— GIVEN ENTRIES —

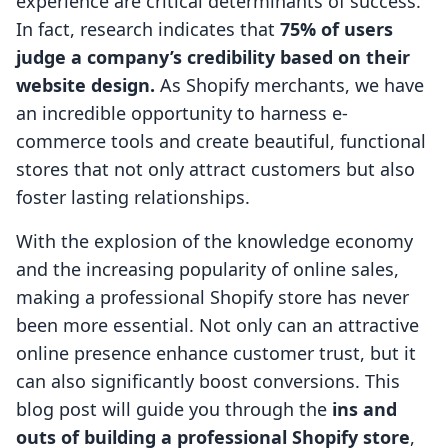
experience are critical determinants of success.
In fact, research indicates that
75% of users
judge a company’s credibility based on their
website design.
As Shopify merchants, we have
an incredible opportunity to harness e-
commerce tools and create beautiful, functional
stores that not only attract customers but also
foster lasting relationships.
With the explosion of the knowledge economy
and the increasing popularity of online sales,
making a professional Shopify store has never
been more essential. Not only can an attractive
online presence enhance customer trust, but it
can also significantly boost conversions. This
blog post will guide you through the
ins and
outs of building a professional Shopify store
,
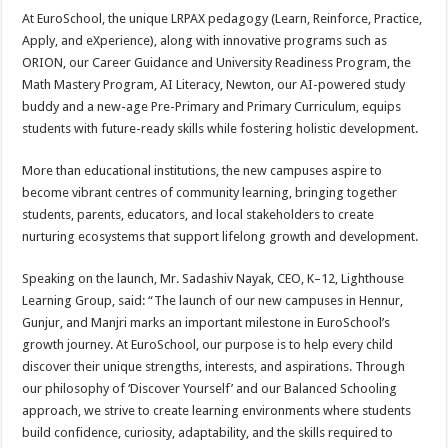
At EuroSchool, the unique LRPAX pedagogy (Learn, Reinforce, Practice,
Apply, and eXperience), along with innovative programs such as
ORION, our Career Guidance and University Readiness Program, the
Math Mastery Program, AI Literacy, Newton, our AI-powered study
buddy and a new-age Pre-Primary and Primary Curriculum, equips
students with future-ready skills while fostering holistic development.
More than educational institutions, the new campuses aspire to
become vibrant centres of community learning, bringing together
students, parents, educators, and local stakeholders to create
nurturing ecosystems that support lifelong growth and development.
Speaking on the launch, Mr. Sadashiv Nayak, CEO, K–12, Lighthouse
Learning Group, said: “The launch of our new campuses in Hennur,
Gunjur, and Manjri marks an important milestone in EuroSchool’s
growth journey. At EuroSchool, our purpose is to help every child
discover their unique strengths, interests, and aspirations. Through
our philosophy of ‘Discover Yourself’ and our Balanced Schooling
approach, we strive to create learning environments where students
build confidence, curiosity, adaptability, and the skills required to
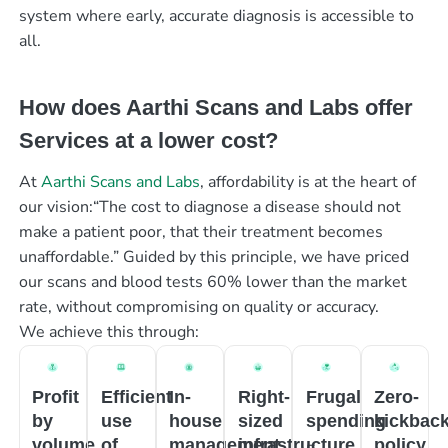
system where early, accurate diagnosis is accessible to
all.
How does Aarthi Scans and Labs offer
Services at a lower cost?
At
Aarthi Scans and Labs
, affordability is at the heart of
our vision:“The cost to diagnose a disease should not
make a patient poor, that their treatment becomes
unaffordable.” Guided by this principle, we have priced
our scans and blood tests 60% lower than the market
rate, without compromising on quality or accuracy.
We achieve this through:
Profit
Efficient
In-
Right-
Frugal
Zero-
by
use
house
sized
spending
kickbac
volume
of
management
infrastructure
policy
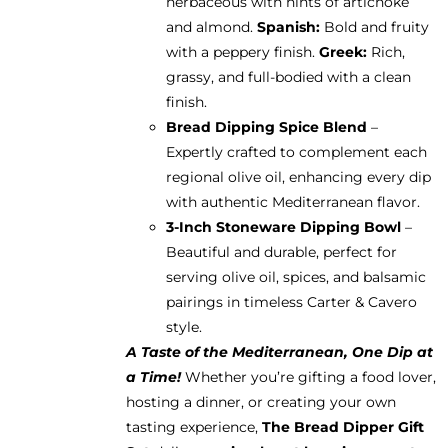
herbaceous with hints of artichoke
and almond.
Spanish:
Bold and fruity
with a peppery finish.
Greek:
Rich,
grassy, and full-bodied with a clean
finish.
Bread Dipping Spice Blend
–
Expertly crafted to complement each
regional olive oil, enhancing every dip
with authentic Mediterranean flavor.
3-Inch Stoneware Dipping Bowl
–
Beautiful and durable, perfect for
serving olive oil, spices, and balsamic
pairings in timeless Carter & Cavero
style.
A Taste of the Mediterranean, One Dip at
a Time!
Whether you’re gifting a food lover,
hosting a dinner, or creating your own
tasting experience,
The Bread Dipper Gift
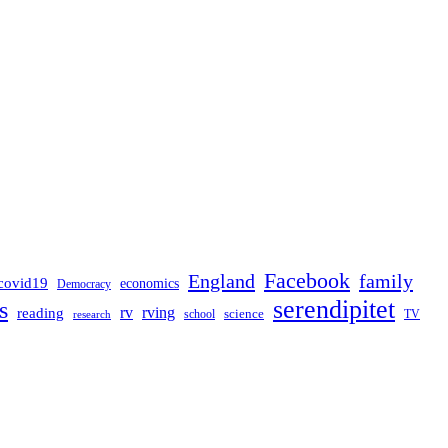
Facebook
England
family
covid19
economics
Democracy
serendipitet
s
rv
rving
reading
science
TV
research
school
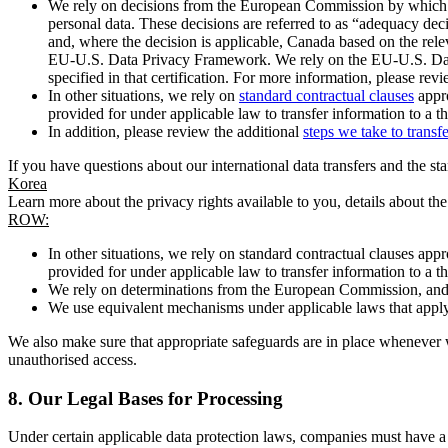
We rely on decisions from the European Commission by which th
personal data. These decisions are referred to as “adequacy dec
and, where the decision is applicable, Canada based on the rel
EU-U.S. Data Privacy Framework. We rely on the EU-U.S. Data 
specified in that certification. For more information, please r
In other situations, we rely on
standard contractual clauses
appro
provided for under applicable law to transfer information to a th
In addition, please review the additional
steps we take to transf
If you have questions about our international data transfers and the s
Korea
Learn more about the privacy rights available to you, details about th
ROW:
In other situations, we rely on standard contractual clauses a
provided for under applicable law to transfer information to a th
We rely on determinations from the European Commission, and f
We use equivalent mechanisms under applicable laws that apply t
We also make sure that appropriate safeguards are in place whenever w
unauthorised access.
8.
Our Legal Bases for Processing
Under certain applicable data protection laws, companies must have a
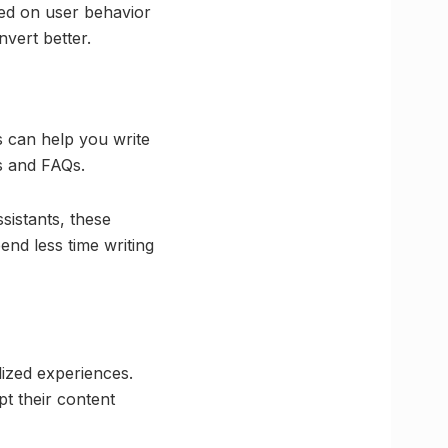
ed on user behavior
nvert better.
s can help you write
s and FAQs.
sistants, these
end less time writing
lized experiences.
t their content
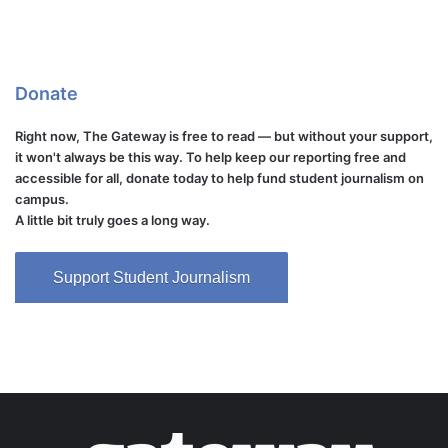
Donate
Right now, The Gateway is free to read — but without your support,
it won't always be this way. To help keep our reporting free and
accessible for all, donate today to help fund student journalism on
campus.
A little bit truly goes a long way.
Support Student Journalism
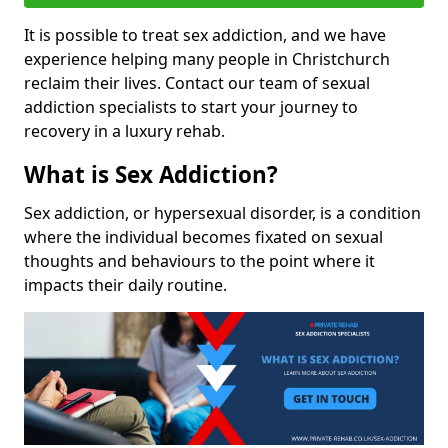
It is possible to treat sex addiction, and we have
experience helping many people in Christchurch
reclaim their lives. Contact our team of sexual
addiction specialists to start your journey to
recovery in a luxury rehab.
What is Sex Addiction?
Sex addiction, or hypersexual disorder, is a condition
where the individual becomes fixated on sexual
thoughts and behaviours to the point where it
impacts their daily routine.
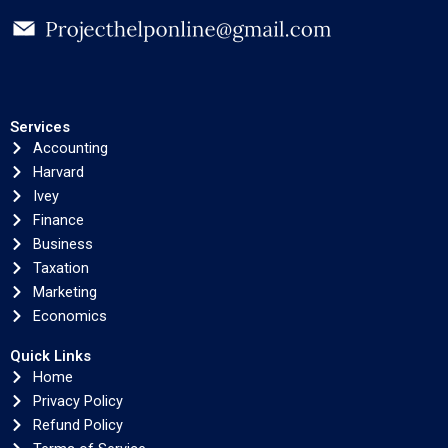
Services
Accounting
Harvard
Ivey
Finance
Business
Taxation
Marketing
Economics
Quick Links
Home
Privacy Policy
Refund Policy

— EXERCISE REQUIREMENTS —
When you transcribe these entries, keep every word exact and drop the pictures.

— COMPLETED EXERCISE —
experience are critical determinants of success.
In fact, research indicates that
75% of users
judge a company’s credibility based on their
website design.
As Shopify merchants, we have
an incredible opportunity to harness e-
commerce tools and create beautiful, functional
stores that not only attract customers but also
foster lasting relationships.
With the explosion of the knowledge economy
and the increasing popularity of online sales,
making a professional Shopify store has never
been more essential. Not only can an attractive
online presence enhance customer trust, but it
can also significantly boost conversions. This
blog post will guide you through the
ins and
outs of building a professional Shopify store
,
At EuroSchool, the unique LRPAX pedagogy (Learn, Reinforce, Practice,
Apply, and eXperience), along with innovative programs such as
ORION, our Career Guidance and University Readiness Program, the
Math Mastery Program, AI Literacy, Newton, our AI-powered study
buddy and a new-age Pre-Primary and Primary Curriculum, equips
students with future-ready skills while fostering holistic development.
More than educational institutions, the new campuses aspire to
become vibrant centres of community learning, bringing together
students, parents, educators, and local stakeholders to create
nurturing ecosystems that support lifelong growth and development.
Speaking on the launch, Mr. Sadashiv Nayak, CEO, K–12, Lighthouse
Learning Group, said: “The launch of our new campuses in Hennur,
Gunjur, and Manjri marks an important milestone in EuroSchool’s
growth journey. At EuroSchool, our purpose is to help every child
discover their unique strengths, interests, and aspirations. Through
our philosophy of ‘Discover Yourself’ and our Balanced Schooling
approach, we strive to create learning environments where students
build confidence, curiosity, adaptability, and the skills required to
system where early, accurate diagnosis is accessible to
all.
How does Aarthi Scans and Labs offer
Services at a lower cost?
At
Aarthi Scans and Labs
, affordability is at the heart of
our vision:“The cost to diagnose a disease should not
make a patient poor, that their treatment becomes
unaffordable.” Guided by this principle, we have priced
our scans and blood tests 60% lower than the market
rate, without compromising on quality or accuracy.
We achieve this through:
Profit
Efficient
In-
Right-
Frugal
Zero-
by
use
house
sized
spending
kickbac
volume
of
management
infrastructure
policy
herbaceous with hints of artichoke
and almond.
Spanish:
Bold and fruity
with a peppery finish.
Greek:
Rich,
grassy, and full-bodied with a clean
finish.
Bread Dipping Spice Blend
–
Expertly crafted to complement each
regional olive oil, enhancing every dip
with authentic Mediterranean flavor.
3-Inch Stoneware Dipping Bowl
–
Beautiful and durable, perfect for
serving olive oil, spices, and balsamic
pairings in timeless Carter & Cavero
style.
A Taste of the Mediterranean, One Dip at
a Time!
Whether you’re gifting a food lover,
hosting a dinner, or creating your own
tasting experience,
The Bread Dipper Gift
Facebook
England
family
covid19
economics
Democracy
serendipitet
s
rv
rving
reading
science
TV
research
school
We rely on decisions from the European Commission by which th
personal data. These decisions are referred to as “adequacy dec
and, where the decision is applicable, Canada based on the rel
EU-U.S. Data Privacy Framework. We rely on the EU-U.S. Data 
specified in that certification. For more information, please r
In other situations, we rely on
standard contractual clauses
appro
provided for under applicable law to transfer information to a th
In addition, please review the additional
steps we take to transf
If you have questions about our international data transfers and the s
Korea
Learn more about the privacy rights available to you, details about th
ROW:
In other situations, we rely on standard contractual clauses a
provided for under applicable law to transfer information to a th
We rely on determinations from the European Commission, and f
We use equivalent mechanisms under applicable laws that apply t
We also make sure that appropriate safeguards are in place whenever w
unauthorised access.
8.
Our Legal Bases for Processing
Under certain applicable data protection laws, companies must have a
ed on user behavior
nvert better.
s can help you write
s and FAQs.
sistants, these
end less time writing
lized experiences.
t their content
Donate
Right now, The Gateway is free to read — but without your support,
it won't always be this way. To help keep our reporting free and
accessible for all, donate today to help fund student journalism on
campus.
A little bit truly goes a long way.
Support Student Journalism
It is possible to treat sex addiction, and we have
experience helping many people in Christchurch
reclaim their lives. Contact our team of sexual
addiction specialists to start your journey to
recovery in a luxury rehab.
What is Sex Addiction?
Sex addiction, or hypersexual disorder, is a condition
where the individual becomes fixated on sexual
thoughts and behaviours to the point where it
impacts their daily routine.
Services
Accounting
Harvard
Ivey
Finance
Business
Taxation
Marketing
Economics
Quick Links
Home
Privacy Policy
Refund Policy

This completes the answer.